Question

GATK: HaplotypeCaller gVCF and multisample

1

Entering edit mode

9.9 years ago

iraun 6.2k

Hi all,

Anyone can explain me what is the main difference between using GATK HC in gVCF mode instead of in multi-sample mode? I know that HC in GVCF mode is used to do variant discovery analysis on cohorts of samples, but what is the meaning of "cohorts of samples"? If I have 2 groups of samples, one WT and the other mutant, should I use GVCF mode? I've read almost all the tutorials and Howto's of GATK and I can not understand at all.

Also, how can I give more than one bam to HC? Is this the correct way?:

java \
  -Xmx8g \
  -jar \
  -XX:ParallelGCThreads=4 \
  -jar GenomeAnalysisTK.jar \
  -T HaplotypeCaller \
  -R reference.fasta \
  -I sample1.bam -I sample2.bam -I ... \ #like this
  --genotyping_mode DISCOVERY \
  -stand_emit_conf 10 \
  -stand_call_conf 30 \
  --dbsnp dbsnp_138.b37.vcf \
  -o raw_variants.vcf

Thank you

GATK • 13k views

ADD COMMENT • link updated 2.7 years ago by Ram 44k • written 9.9 years ago by iraun 6.2k

Ram · Answer 1 · 2015-05-19

between using GATK HC in gVCF mode instead of in multi-sample mode?

I'm not sure what you mean, but with the possible scenarios:

HaplotypleCaller in gVCF mode vs Just variant calling
HaplotypeCaller (without regard to gVCF or just variant calling) vs UnifiedGenotyper per sample

I think you meant the second one. HaplotypeCaller also performs de-novo assembly of regions containing variants for more confident variant calls. Also, more info is described here: Variant Caller Of Choice?

"Cohort" is usually subjective.

Cohort: A collection of samples being analyzed together. This organizational unit is the most subjective and depends very specifically on the design goals of the sequencing project. For population discovery projects like the 1000 Genomes, the analysis cohort is the ~100 individual in each population. For exome projects with many deeply sequenced samples (e.g., ESP with 800 EOMI samples) we divide up the complete set of samples into cohorts of ~50 individuals for multi-sample analyses.

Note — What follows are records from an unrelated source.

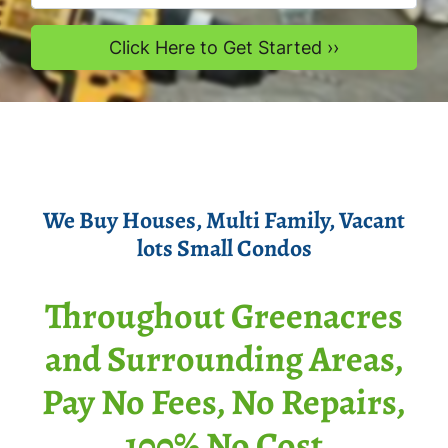
We Buy Houses
, Multi Family, Vacant
lots Smal
l Condos
Throughout Greenacres
and Surrounding Areas,
Pay No Fees, No Repairs,
100% No Cost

From: http://gatkforums.broadinstitute.org/discussion/3059/lane-library-sample-and-cohort-what-do-they-mean-and-why-are-they-important

When we are doing our GATK-based pipeline, by cohorts of samples, we mean, all of the "pools". For example, we have four pools. We have induced mutation on a plant, and then fifteen plants still exhibit phenotype that as if it did not undergo mutation. We call that Pool1. The rest, Pools 2-4 with around 15 physical plants per pool, exhibit mutation at varying degrees. With the sequencing data, Pool1, 2, 3 and 4 are different samples. The cohort is all of them together.

I do think you can or not use GVCF in your analysis (WT vs mutant) - that depends on what you have further in your downstream processing. With all I have seen so far, they do use HaplotypeCaller in GVCF mode, then GenotypeGVCFs, then Variant Quality Score Recalibration which in actuality uses VariantRecalibrator and ApplyRecalibration walkers of GATK. From there you select variants with acceptable VQSLOD usually >= 4.0 . Further filtration might be needed after that.

And yes, you are correct in giving two or more BAMs to GATK.